The most profound innovation since the assembly line is staring us right in the face. But we don't see it because we are so busy looking for something else. For most of us the word "innovation" still conjures up images of amazing new gadgets such as technology to turn water into gasoline, black boxes to project moving 3D holograms from our TV sets, and bio-tech breakthroughs that reverse the aging process.



Of course, some of these things will come to pass. But in our fixation on individual gadgets we are missing an innovation that is based on process more than it is on technology. A hundred years ago there was a similar process-based innovation in business that was so profound it became the basis for the economy of the industrial age. That process was the assembly line.

The assembly line and industrial technology are so intertwined in most people's minds that they do not realize industrial technology had been in widespread use for 50 or 60 years before the assembly line was introduced.
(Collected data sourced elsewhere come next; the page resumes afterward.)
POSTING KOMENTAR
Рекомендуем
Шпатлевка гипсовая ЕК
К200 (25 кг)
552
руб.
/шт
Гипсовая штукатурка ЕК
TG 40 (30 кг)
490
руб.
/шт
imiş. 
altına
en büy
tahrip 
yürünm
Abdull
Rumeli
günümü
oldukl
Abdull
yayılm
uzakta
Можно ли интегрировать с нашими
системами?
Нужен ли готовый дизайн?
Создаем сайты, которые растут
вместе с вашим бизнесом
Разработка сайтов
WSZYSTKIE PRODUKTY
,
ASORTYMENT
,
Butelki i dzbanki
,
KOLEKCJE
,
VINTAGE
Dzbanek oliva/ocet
It was the process innovation called the assembly line and not new technology that brought our current consumer economy into existence.
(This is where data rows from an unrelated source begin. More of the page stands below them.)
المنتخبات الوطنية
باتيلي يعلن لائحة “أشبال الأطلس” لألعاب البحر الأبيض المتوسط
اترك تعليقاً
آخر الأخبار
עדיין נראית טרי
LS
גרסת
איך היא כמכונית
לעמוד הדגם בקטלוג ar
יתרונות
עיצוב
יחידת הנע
The next wave of innovation and productivity will again be based on process and not new technology. A combination of processes that are coming to be collectively known as the "real-time enterprise" will become the basis for our economy in the information age. The real-time enterprise is an organization that employs a set of processes enabled by existing information technology and an organizational structure that allows it to acquire and act on up-to-date information to continually improve existing operations and devise new operations as opportunities arise.

Markets are constantly moving. Product life cycles are measured in months or a few years, no longer in decades. Companies cannot fine-tune their operations to fit some present set of conditions and then expect to simply run those operations unchanged for years and years. That was the old industrial model and that model no longer yields the profits we seek. We need something much more responsive--something that constantly adjusts to changes and opportunities.